In this study, the plasma levels of adrenaline, noradrenaline, and serum CRP were examined to investigate the effects of exercise training on systemic inflammation and sympathetic activity. The results showed that the HFNC group had a significant reduction in the plasma levels of adrenaline, noradrenaline, and serum CRP after 4 weeks of exercise training compared with the baseline values. It is likely that exercise training reduces the level of CRP by decreasing the production of cytokines in adipose tissue, skeletal muscles, endothelial and blood mononuclear cells, improving endothelial function and insulin sensitivity, and inducing an antioxidant effect [46]. Previous studies reported that the observed enhancement of antioxidant pathways and suppression of pro-oxidant mechanisms in the rostral ventrolateral medulla of rabbits with chronic heart failure contribute to the normalization of sympathetic nerve activity after exercise training [47]. It has been demonstrated that exercise training decreased the level of CRP in the serum [48, 49] and sympathetic activity [50] in patients with COPD. Prolonged exercise training using an HFNC may lead to a decrease in the plasma levels of adrenaline, noradrenaline, and serum CRP.

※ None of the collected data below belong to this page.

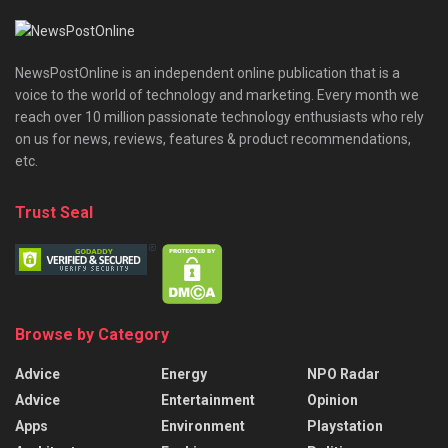
NewsPostOnline is an independent online publication that is a
voice to the world of technology and marketing. Every month we
reach over 10 million passionate technology enthusiasts who rely
on us for news, reviews, features & product recommendations,
etc.
Trust Seal
Browse by Category
Advice
Energy
NPO Radar
Advice
Entertainment
Opinion
Apps
Environment
Playstation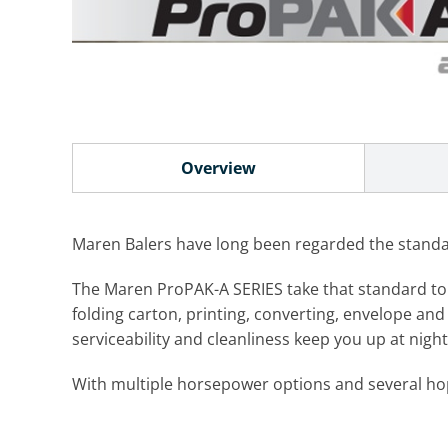
Overview
Maren Balers have long been regarded the standard
The Maren ProPAK-A SERIES take that standard to an 
folding carton, printing, converting, envelope and 
serviceability and cleanliness keep you up at nig
With multiple horsepower options and several hopp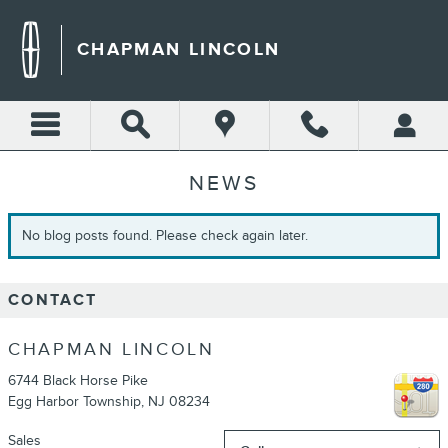
Skip to main content
CHAPMAN LINCOLN
NEWS
No blog posts found. Please check again later.
CONTACT
CHAPMAN LINCOLN
6744 Black Horse Pike
Egg Harbor Township
,
NJ
08234
Sales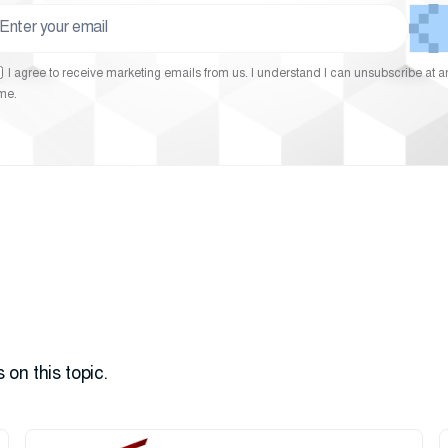
I agree to receive marketing emails from us. I understand I can unsubscribe at a
ime.
 on this topic.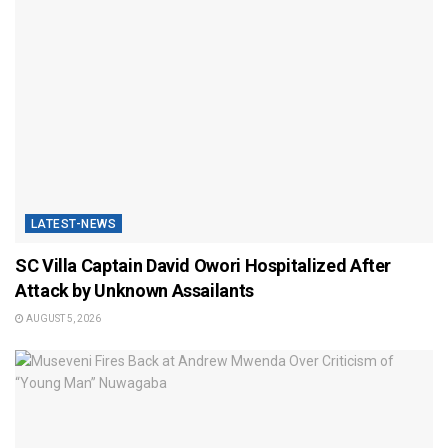
LATEST-NEWS
SC Villa Captain David Owori Hospitalized After
Attack by Unknown Assailants
AUGUST 5, 2026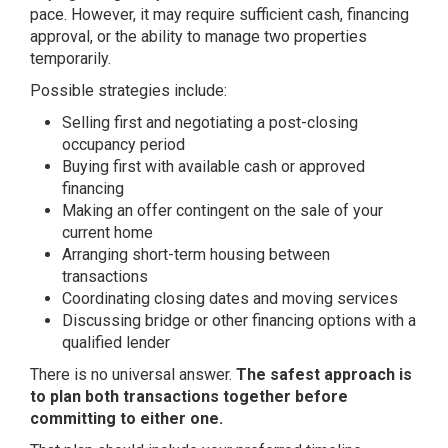
pace. However, it may require sufficient cash, financing
approval, or the ability to manage two properties
temporarily.
Possible strategies include:
Selling first and negotiating a post-closing
occupancy period
Buying first with available cash or approved
financing
Making an offer contingent on the sale of your
current home
Arranging short-term housing between
transactions
Coordinating closing dates and moving services
Discussing bridge or other financing options with a
qualified lender
There is no universal answer.
The safest approach is
to plan both transactions together before
committing to either one.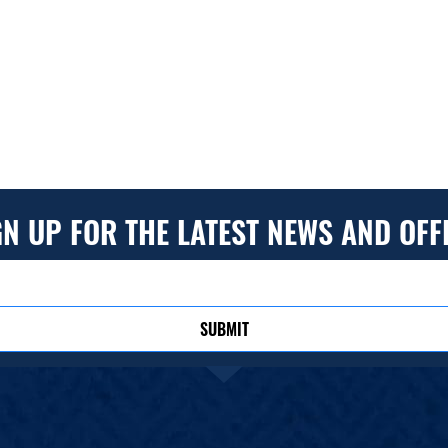
GN UP FOR THE LATEST NEWS AND OFF
SUBMIT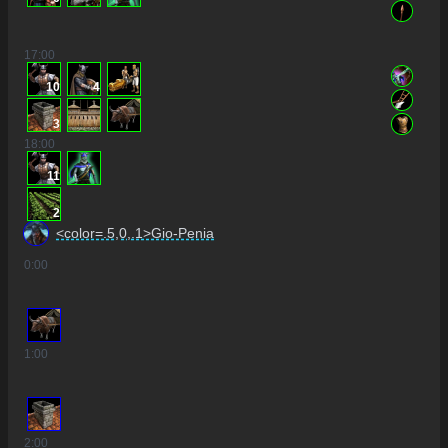
17
:00
10
4
3
18
:00
11
2
<color=.5,0,.1>Gio-Penia
0
:00
1
:00
2
:00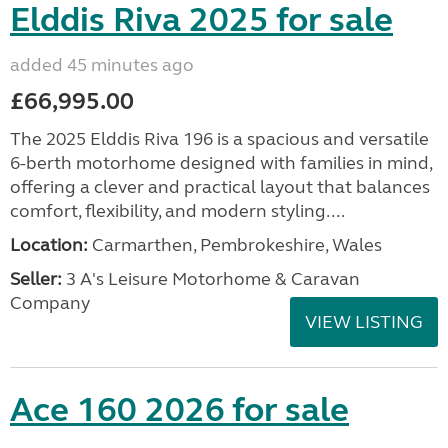
Elddis Riva 2025 for sale
added 45 minutes ago
£66,995.00
The 2025 Elddis Riva 196 is a spacious and versatile
6-berth motorhome designed with families in mind,
offering a clever and practical layout that balances
comfort, flexibility, and modern styling....
Location:
Carmarthen, Pembrokeshire, Wales
Seller:
3 A's Leisure Motorhome & Caravan
Company
VIEW LISTING
Ace 160 2026 for sale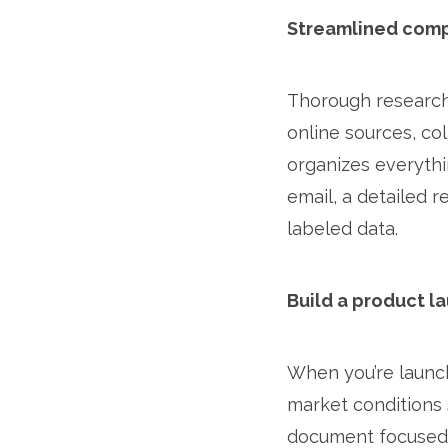
Streamlined com
Thorough research 
online sources, co
organizes everythi
email, a detailed 
labeled data.
Build a product l
When you’re launch
market conditions s
document focused 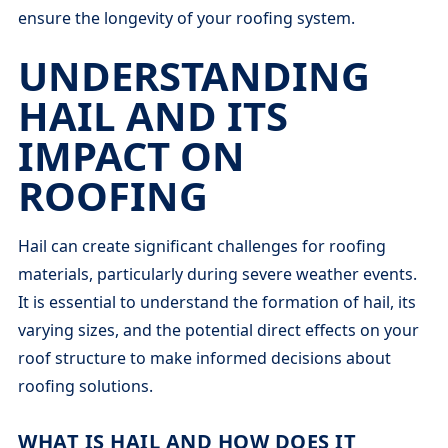
ensure the longevity of your roofing system.
UNDERSTANDING
HAIL AND ITS
IMPACT ON
ROOFING
Hail can create significant challenges for roofing
materials, particularly during severe weather events.
It is essential to understand the formation of hail, its
varying sizes, and the potential direct effects on your
roof structure to make informed decisions about
roofing solutions.
WHAT IS HAIL AND HOW DOES IT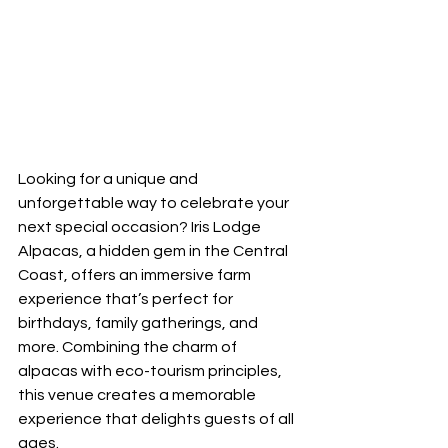
Looking for a unique and 
unforgettable way to celebrate your 
next special occasion? Iris Lodge 
Alpacas, a hidden gem in the Central 
Coast, offers an immersive farm 
experience that’s perfect for 
birthdays, family gatherings, and 
more. Combining the charm of 
alpacas with eco-tourism principles, 
this venue creates a memorable 
experience that delights guests of all 
ages.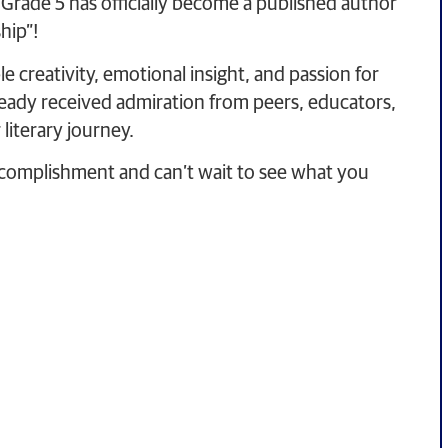
 Grade 5 has officially become a published author
hip”!
 creativity, emotional insight, and passion for
lready received admiration from peers, educators,
literary journey.
ccomplishment and can’t wait to see what you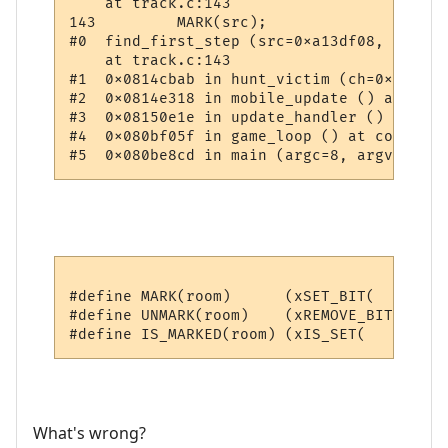
    at track.c:143

143         MARK(src);

#0  find_first_step (src=0xa13df08, target
    at track.c:143

#1  0x0814cbab in hunt_victim (ch=0xa1b11b
#2  0x0814e318 in mobile_update () at upda
#3  0x08150e1e in update_handler () at upd
#4  0x080bf05f in game_loop () at comm.c:70
#define MARK(room)      (xSET_BIT(      (r
#define UNMARK(room)    (xREMOVE_BIT(   (r
What's wrong?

This study had several limitations. Firstly, the underlying disease in the patients of this study was heterogeneous, so both high FIO2 and high flow through an HFNC may have different effects on their underlying disease. In addition, their respiratory failure was severe (thus receiving LTOT). Therefore, it may be difficult to generalize the results of the present study to other patient populations such as those with COPD alone, mild respiratory failure, etc. Secondly, the sample size of this study was small. However, the differences observed in the improvement of the 6MWD after exercise training between the HFNC and oxygen groups were sufficiently large to be considered significant. Thirdly, the oxygen group did not demonstrate a significant improvement in the 6MWD after 4 weeks of exercise training. Respiratory failure in our patients was severe; thus, we assumed that they may be at a high risk of adverse events, such as severe hypoxia and arrythmia during exercise training. Therefore, we set strict criteria for the termination of the exercise training (ie. SpO2 ≤ 85%, pulse rate ≥ 135 beats/min) to prevent the occurrence of adverse events during the test. Although there were no adverse events observed during exercise training in the present study, it is possible that the oxygen group had a shorter exercise training duration owing to more frequent stoppage of the training in response to desaturation or tachycardia. Therefore, significant improvement in the 6MWD after 4 weeks of exercise training may not be observed in the oxygen group.